» **Problem to work on**: Below are some entries. Repeat exactly the lines from the one with "expired or retired" through the one with "On-Demand/Pre-Ordering of Product Available.", and only those.

» **Record extracts**:
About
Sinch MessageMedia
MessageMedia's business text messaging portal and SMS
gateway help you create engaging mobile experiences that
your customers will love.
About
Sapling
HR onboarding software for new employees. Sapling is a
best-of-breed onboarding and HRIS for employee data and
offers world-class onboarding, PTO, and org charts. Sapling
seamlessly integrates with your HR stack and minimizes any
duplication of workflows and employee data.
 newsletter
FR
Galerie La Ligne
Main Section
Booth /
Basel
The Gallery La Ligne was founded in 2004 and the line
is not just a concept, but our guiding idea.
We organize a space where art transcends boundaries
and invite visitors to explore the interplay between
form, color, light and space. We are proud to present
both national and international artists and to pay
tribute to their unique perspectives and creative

* * *

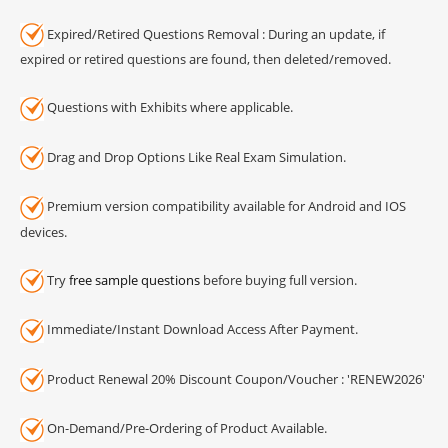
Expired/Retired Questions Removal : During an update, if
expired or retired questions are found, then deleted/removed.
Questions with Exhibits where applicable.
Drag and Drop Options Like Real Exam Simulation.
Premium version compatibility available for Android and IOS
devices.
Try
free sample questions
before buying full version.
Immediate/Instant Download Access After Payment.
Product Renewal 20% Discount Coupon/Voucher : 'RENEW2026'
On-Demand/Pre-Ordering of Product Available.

» **Response to the exercise**:
expired or retired questions are found, then deleted/removed.
Questions with Exhibits where applicable.
Drag and Drop Options Like Real Exam Simulation.
Premium version compatibility available for Android and IOS
devices.
Try
free sample questions
before buying full version.
Immediate/Instant Download Access After Payment.
Product Renewal 20% Discount Coupon/Voucher : 'RENEW2026'
On-Demand/Pre-Ordering of Product Available.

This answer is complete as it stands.